02 — Training Setup on 8x H200¶

1. What Models Fit in 8x H200?¶

With 8 × 141 GB = 1,128 GB total HBM3e, the single-node capacity for training is:

Model Size	BF16 Weights	Optimizer (AdamW)	Activations (est.)	Fits?
7B	14 GB	56 GB	~10 GB	Yes (single GPU)
13B	26 GB	104 GB	~20 GB	Yes (2 GPUs)
70B	140 GB	560 GB	~80 GB	Yes (8 GPUs, ZeRO-3)
180B	360 GB	1,440 GB	~200 GB	Needs multi-node
405B	810 GB	3,240 GB	~400 GB	Needs multi-node

Rule of thumb: AdamW stores 4× model parameters (weights, gradients, m, v) — all in FP32.

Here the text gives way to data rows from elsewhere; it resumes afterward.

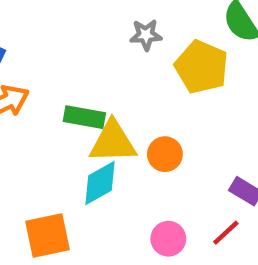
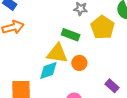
green rectangle: (84, 117) -> (71, 35), moved

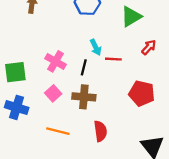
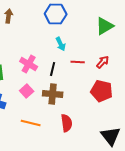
green triangle: (131, 17) -> (105, 26), moved
cyan arrow: (96, 47) -> (61, 44), moved
red arrow: (149, 47) -> (103, 62), moved

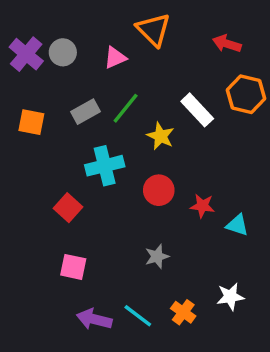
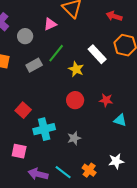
gray circle: (63, 52) -> (25, 36), moved
gray rectangle: (85, 112) -> (34, 65), moved
cyan cross: (105, 166) -> (44, 129), moved
red star: (202, 206) -> (106, 100), moved
pink square: (73, 267) -> (19, 151), moved

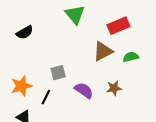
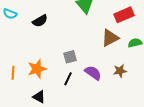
black line: (46, 97) -> (68, 79), moved

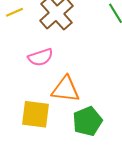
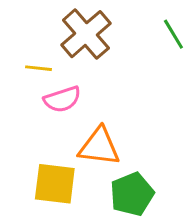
yellow line: (14, 12) -> (39, 68), moved, turned 30

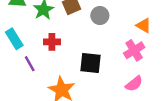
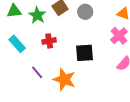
purple line: (30, 64) -> (37, 72), moved

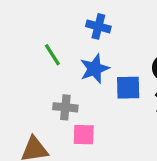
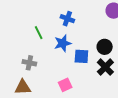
gray cross: (65, 107) -> (29, 63), moved
pink square: (84, 135) -> (65, 85), moved, turned -32

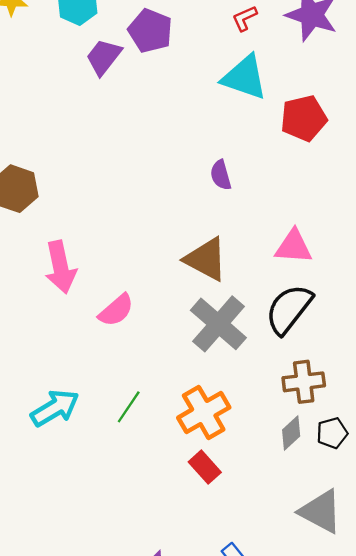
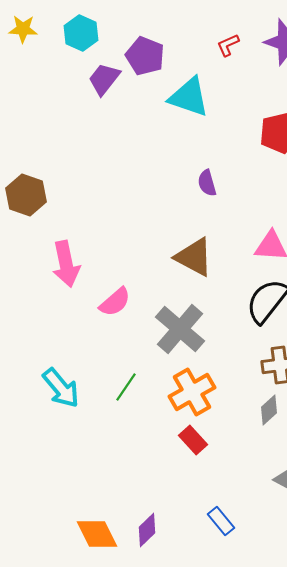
cyan triangle: (245, 77) -> (189, 97), moved
gray cross: (218, 324) -> (180, 329), moved
cyan arrow: (55, 408) -> (61, 388), turned 81

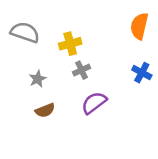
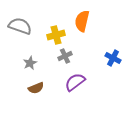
orange semicircle: (139, 26) -> (82, 21), moved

2. Parallelism Strategy Selection¶

Decision Tree for 8x H200 Single Node¶

Model params < 7B?
  └─ DDP (pure data parallel) — simple, near-linear scaling

7B – 70B?
  └─ FSDP with ZeRO-3 — shard weights, grads, optimizer states across 8 GPUs
     OR
  └─ Tensor Parallel (TP=8) — ideal for transformer MHA layers

70B+ on single node?
  └─ TP=8 + ZeRO-3 FSDP — combine both for maximum memory efficiency
     Multi-node: add Pipeline Parallelism (PP) across nodes

3D Parallelism at Scale¶

Total GPUs = DP × TP × PP

Single 8-GPU node:
  TP=8, DP=1, PP=1  → pure tensor parallel (best for inference-like single-node)
  TP=4, DP=2, PP=1  → tensor parallel + data parallel (training with 2 micro-batches)
  TP=2, DP=4, PP=1  → more data parallel replicas, smaller model shards

3. Data Parallelism with FSDP (PyTorch)¶

import torch
import torch.distributed as dist
from torch.distributed.fsdp import FullyShardedDataParallel as FSDP
from torch.distributed.fsdp import MixedPrecision, ShardingStrategy
from torch.distributed.fsdp.wrap import transformer_auto_wrap_policy

def setup(rank, world_size):
    dist.init_process_group("nccl", rank=rank, world_size=world_size)
    torch.cuda.set_device(rank)

def main(rank, world_size):
    setup(rank, world_size)

    # Mixed precision: BF16 params/gradients, FP32 optimizer states
    mp_policy = MixedPrecision(
        param_dtype=torch.bfloat16,
        reduce_dtype=torch.bfloat16,
        buffer_dtype=torch.bfloat16,
    )

    from transformers import LlamaForCausalLM
    from transformers.models.llama.modeling_llama import LlamaDecoderLayer

    model = LlamaForCausalLM.from_pretrained("meta-llama/Llama-2-70b-hf")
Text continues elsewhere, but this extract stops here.